Ein Mitglied der deutschen Bundesregierung wird deshalb auch über „Liberty and Law in Europe“ nicht so reden, als seien wir Deutschen deren Erfinder oder Hüter oder Lehrer. Sie könnten das mit deutlich mehr Recht über sich sagen. Die polnische Verfassung vom 3. Mai 1791 war die erste moderne Verfassung Europas, genau vier Monate vor der ersten französischen Verfassung. Diese Verfassung vom 3. Mai war Rousseaus Gedanken der Volkssouveränität und Montesquieus genialem und zeitlosem Konzept der Gewaltenteilung verpflichtet. Hugo Kołłątaj, einer der großen Aufklärer Europas, war einer ihrer Hauptautoren. Sechs Jahrzehnte später, 1848, versuchten die Deutschen mit der Paulskirchenverfassung Ähnliches – aber scheiterten.
Polen gehört mit Frankreich an den Beginn der europäischen Verfassungsgeschichte von Recht und Freiheit. Diese Verfassungsgeschichte Europas hat bekanntlich keine grade Linie; und zu keiner Zeit war sie ohne Rückschläge. Bis heute tun wir in Europa gut daran, in unseren eigenen Ländern wachsam zu sein – jeder in seinem.
Liberty and Law sind in Europa in jedem Land immer neu zu verteidigen und zu sichern. Jedes Land kennt heute die Gefährdungen, die der liberalen Ordnung von innen drohen. Jedes Land hat Versuchungen zu widerstehen, sich die manchmal unbequeme Teilung und gegenseitige Kontrolle der Gewalten irgendwie bequemer zu machen.
Die Gefahr ist immer wieder da: Demokratien können sich mit ihren eigenen Mitteln selbst abschaffen, wenn der Mehrheit keine Grenzen gesetzt sind. Seit den amerikanischen, polnischen und französischen Verfassungen des 18. Jahrhunderts enthalten freiheitliche Verfassungen deshalb Arrangements der checks and balances. Dazu gehört eine starke, unabhängige Justiz, die der Politik auch Einhalt gebieten kann, wenn sie Recht und Verfassung verletzt.

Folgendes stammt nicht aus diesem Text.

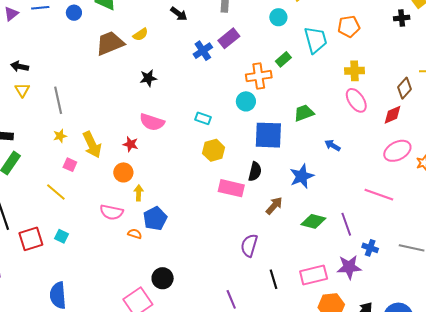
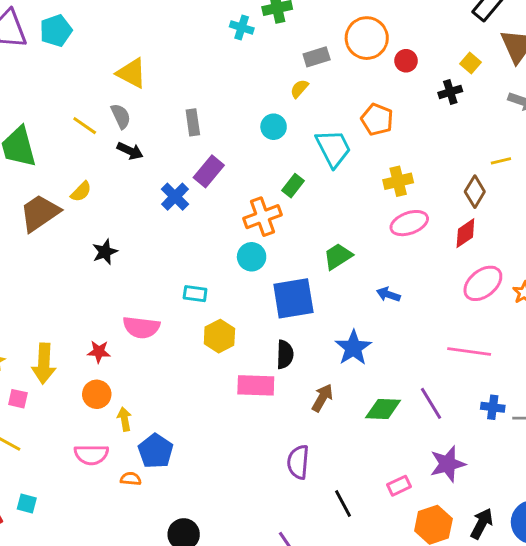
orange pentagon: (349, 27) -> (377, 119), turned -30
pink ellipse: (356, 100) -> (409, 223), turned -65
pink semicircle: (152, 122) -> (141, 327), moved
yellow arrow: (92, 145) -> (44, 364), turned 40
blue cross: (370, 248) -> (493, 407), moved
pink rectangle: (314, 275) -> (399, 486), size x0.6

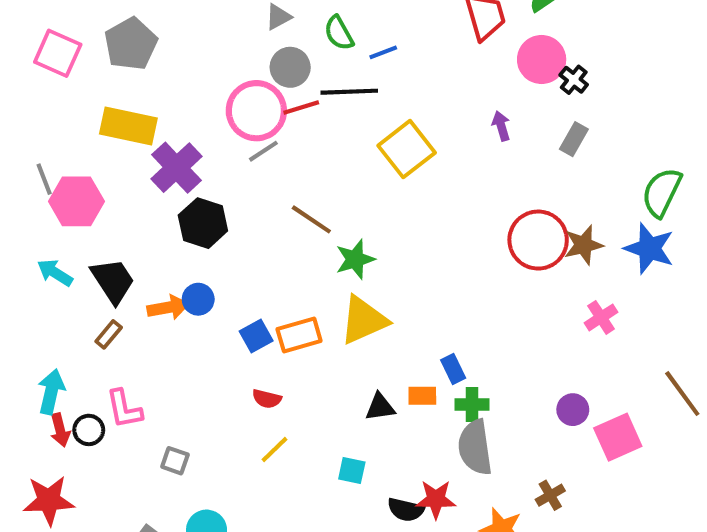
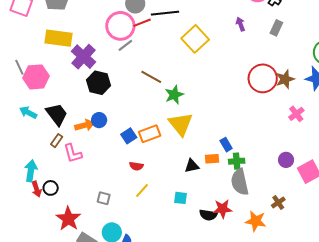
yellow triangle: (364, 320) -> (181, 124), turned -40
pink L-shape: (124, 409) -> (73, 153), moved
gray square: (175, 461) -> (104, 198), moved
red star: (49, 500) -> (68, 219), moved, turned -30

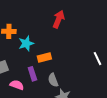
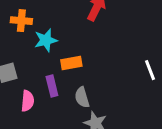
pink semicircle: (17, 85) -> (28, 101), turned 72

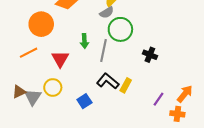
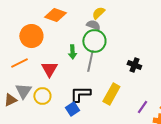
gray semicircle: (107, 13) -> (93, 25), turned -128
green circle: (120, 29) -> (94, 41), moved
black L-shape: (108, 81) -> (80, 94), moved, turned -40
yellow rectangle: (126, 85) -> (111, 94), size x1.5
gray triangle: (33, 97) -> (23, 91), moved

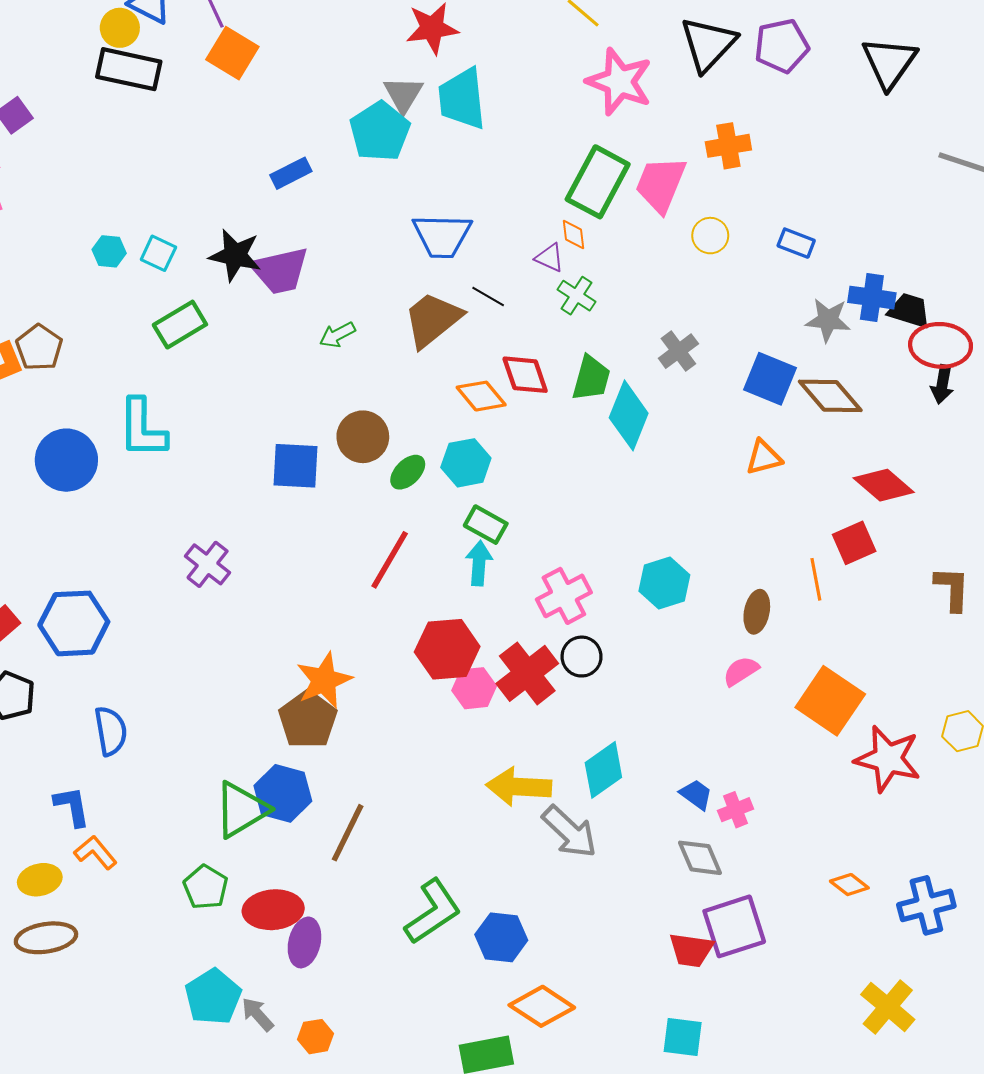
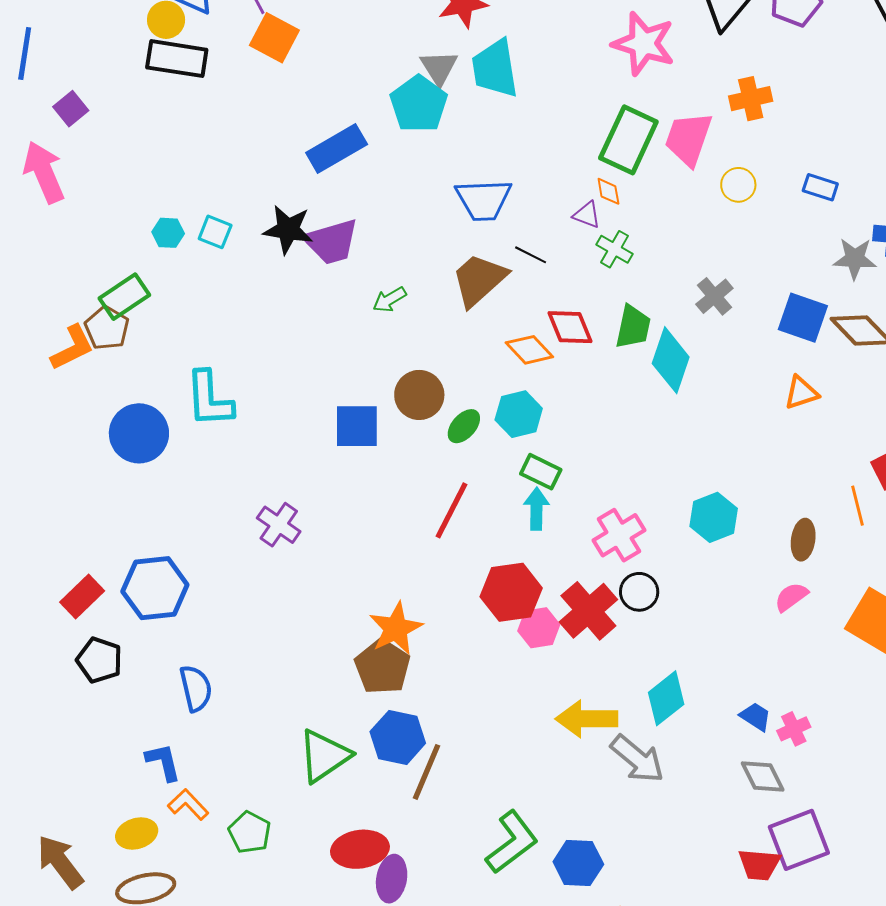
blue rectangle: (291, 173) -> (337, 149), size x1.5
green rectangle: (180, 325) -> (124, 297), moved
blue hexagon: (283, 793) -> (398, 737), moved
green pentagon: (206, 887) -> (250, 832), moved

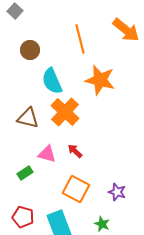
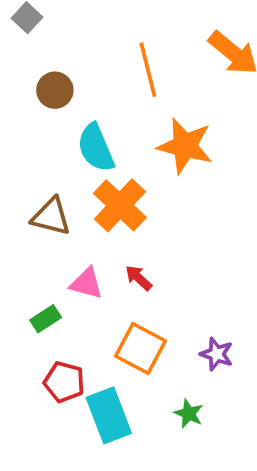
red pentagon: (23, 217) -> (64, 382), moved

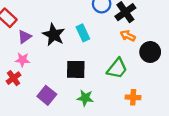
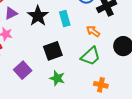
orange arrow: (128, 36) -> (93, 31), moved
black square: (76, 69) -> (53, 51), turned -30

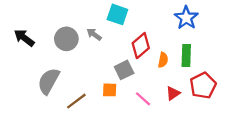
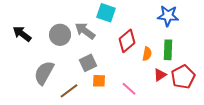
blue star: (186, 18) -> (168, 16), turned -30
gray arrow: (94, 34) -> (85, 31), size x1.5
gray square: (124, 70) -> (88, 63), moved
red triangle: (173, 93) -> (160, 75), moved

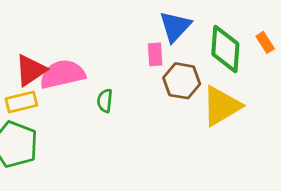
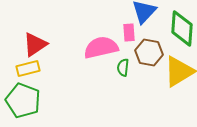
pink semicircle: (62, 74) -> (101, 47), moved
green semicircle: (105, 101) -> (123, 67), moved

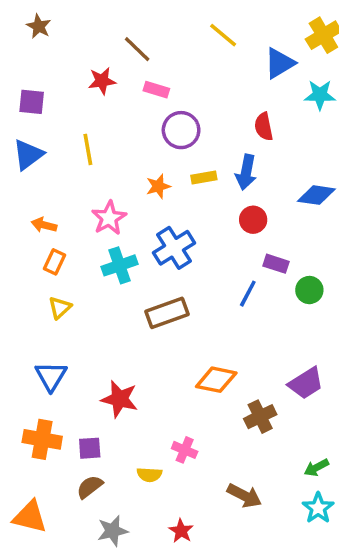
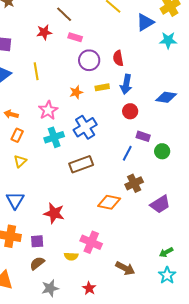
red semicircle: (264, 127) -> (118, 58), moved
brown cross: (260, 417) -> (134, 183), moved
pink cross: (185, 450) -> (91, 242), size x1.5

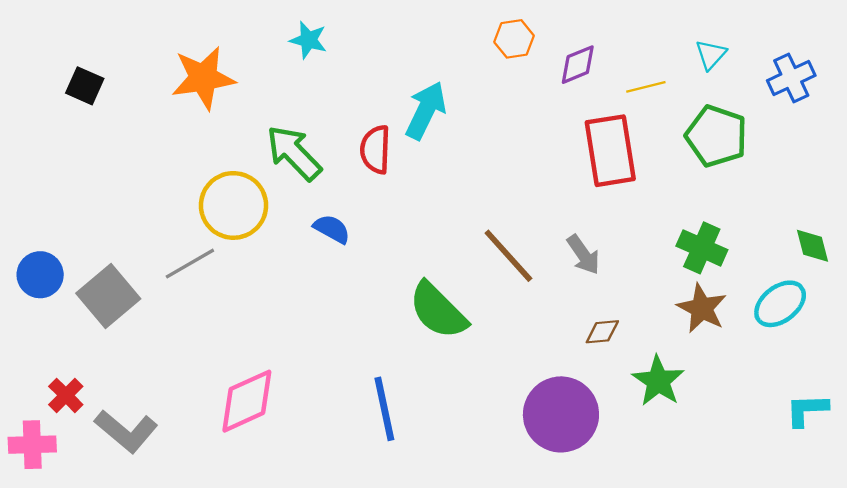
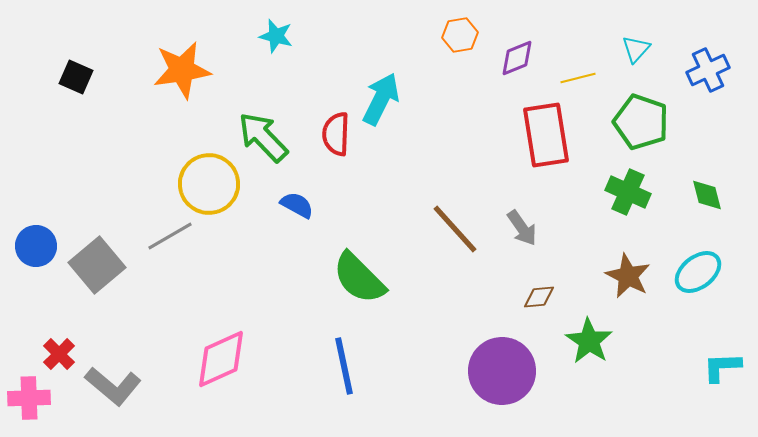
green diamond: (812, 246) -> (707, 195), moved
green cross: (702, 248) -> (628, 192), moved
green semicircle: (438, 311) -> (359, 278), moved

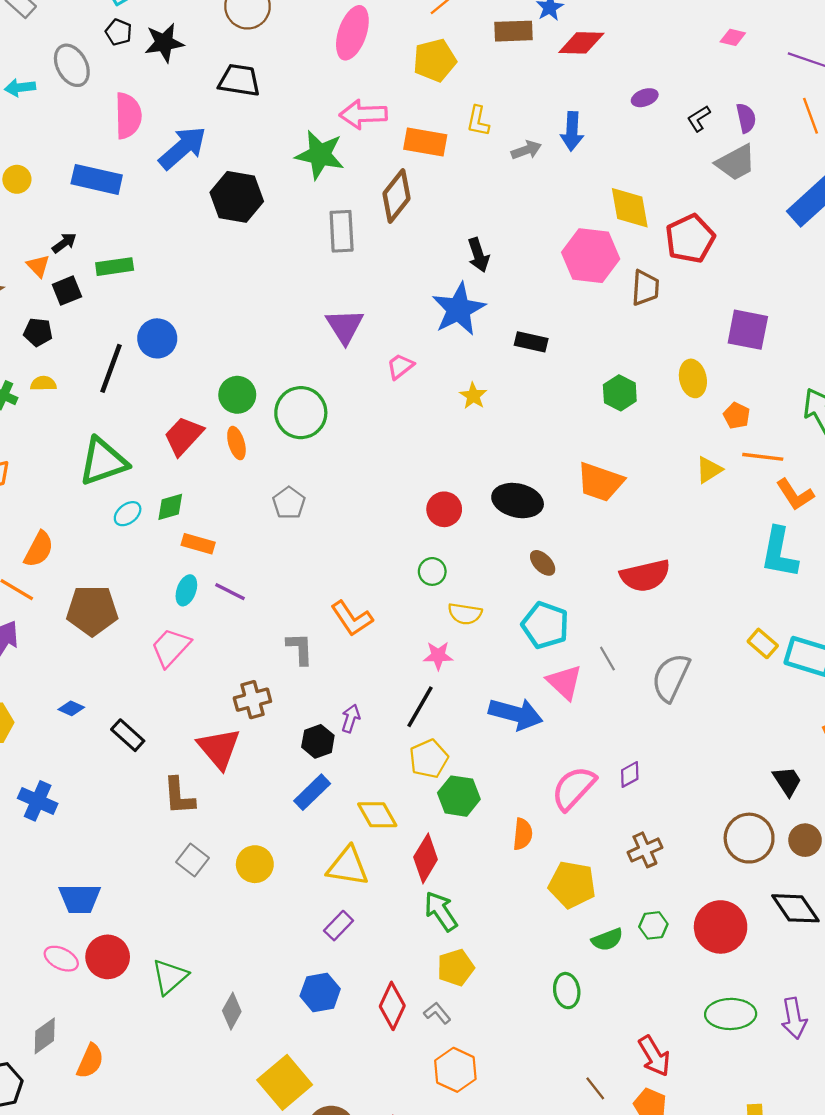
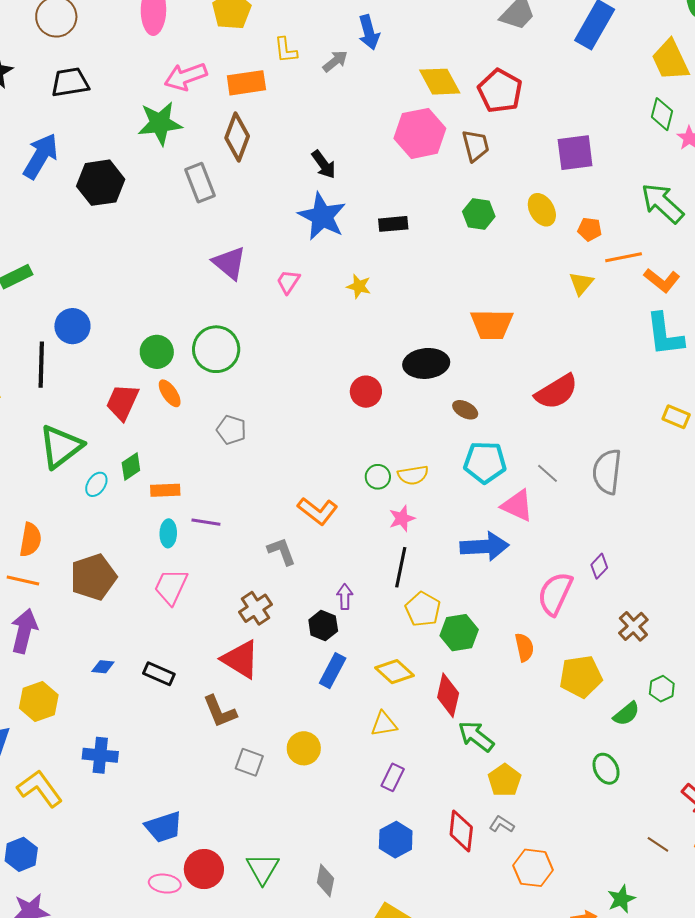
green hexagon: (620, 393) -> (479, 214), moved
green circle: (432, 571) -> (378, 477), moved
yellow triangle: (348, 866) -> (384, 724), size x0.7

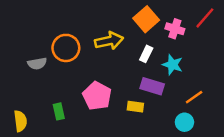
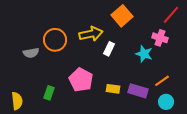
pink cross: (175, 29) -> (160, 38), moved
white rectangle: (146, 54) -> (109, 49), moved
purple rectangle: (152, 86) -> (138, 91), moved
green rectangle: (59, 111) -> (49, 93), turned 32
cyan circle: (184, 122) -> (166, 102), moved

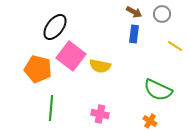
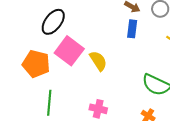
yellow semicircle: (100, 66) -> (98, 61), turned -135

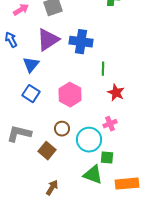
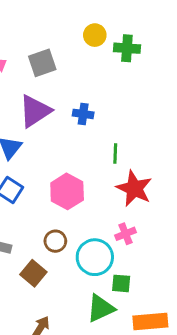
blue cross: (81, 42) -> (83, 114), size x0.6
red star: (116, 93) -> (134, 188), size x1.4
green triangle: (93, 175) -> (101, 308), turned -45

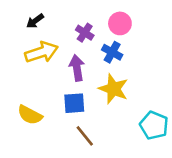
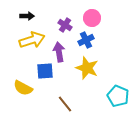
black arrow: (35, 21) -> (27, 16), turned -144
blue cross: (112, 52) -> (86, 40), turned 35
blue square: (74, 103) -> (45, 71), moved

Jedes Land hat sich selbst immer wieder in Erinnerung zu rufen: Natürlich, in der Demokratie entscheidet die Mehrheit. Aber weil jeder einmal Minderheit sein kann, bedeutet auch in der Demokratie schrankenlose Macht Tyrannis – die Tyrannei der Mehrheit. Deshalb sind Demokratie und Freiheit – ist liberale Demokratie – nur denkbar, wenn es Grundrechte und eine unabhängige Justiz gibt, um Macht zu mäßigen.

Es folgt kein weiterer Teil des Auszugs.